Frankly I should have dozed through physics at school but I was blessed with a
series of excellent teachers who were more about the practical than the
theoretical, and if they’d worn more tweed and smoked more pipes then they
would have been boffins; chaps that made discoveries in sheds. And let us not
forget that most of Bletchley was just that, their sheds hastily fabricated
affairs as the word spread out. Because of which work in so many ways here you
are reading this.
But that’s all dire, important and
earnest stuff. I like the madness. The strange ideas. I like Project Habakkuk
for example. Whereby in the war (and needing larger aircraft carriers and with
a shortage of steel) plans were proposed and tested to build the bloody things
out of ice. Or rather pykrete, which is a woven combination of ice of wood pulp
that could be machined like wood and cast like metal. Truly huge artificial
icebergs with flat tops and hollowed out for engines and the inevitable cooling
plants. Also and surprisingly bullet proof – as Mountbatten proved by shooting
at an experimental prototype (probably whilst not with his wife indulging in
numerous affairs with both sexes, you’ve just got to love the decadence of the
upper classes in the 30s and 40s). So enormous, and we’re talking biggest ship
ever, carriers made of water and mdf. Not only bullet but torpedo and 1000lb
bomb proof, albeit pottering about at a stately six knots.

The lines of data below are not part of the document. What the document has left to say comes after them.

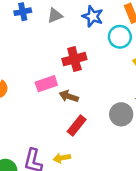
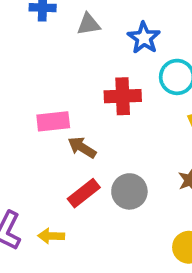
red cross: (74, 59) -> (123, 96), moved
gray circle: (121, 114) -> (129, 191), moved

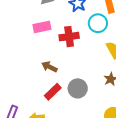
pink rectangle: (53, 121) -> (42, 27), moved

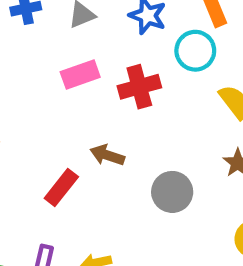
red rectangle: (53, 92) -> (61, 188), moved

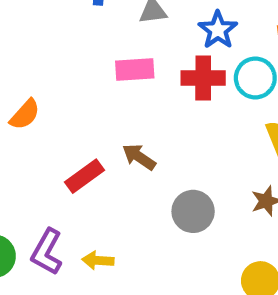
red cross: (139, 87) -> (203, 78), moved

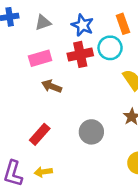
brown arrow: (139, 157) -> (52, 86), moved
red rectangle: (84, 176) -> (40, 134), moved

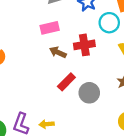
red cross: (80, 54) -> (84, 45), moved
red rectangle: (40, 134) -> (66, 82), moved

It never happened, though a lot of work
was done on it and a smaller prototype took three years to melt to obsolesce.
But it was mad, and it was brilliant, and I’d have been a lot more into the
sciences at school had we been engaged in making soggy-raffia gunboats with the
tensile strength of Guernsey.
Though even at Yateley Comprehensive they
would probably have frowned upon the pipe.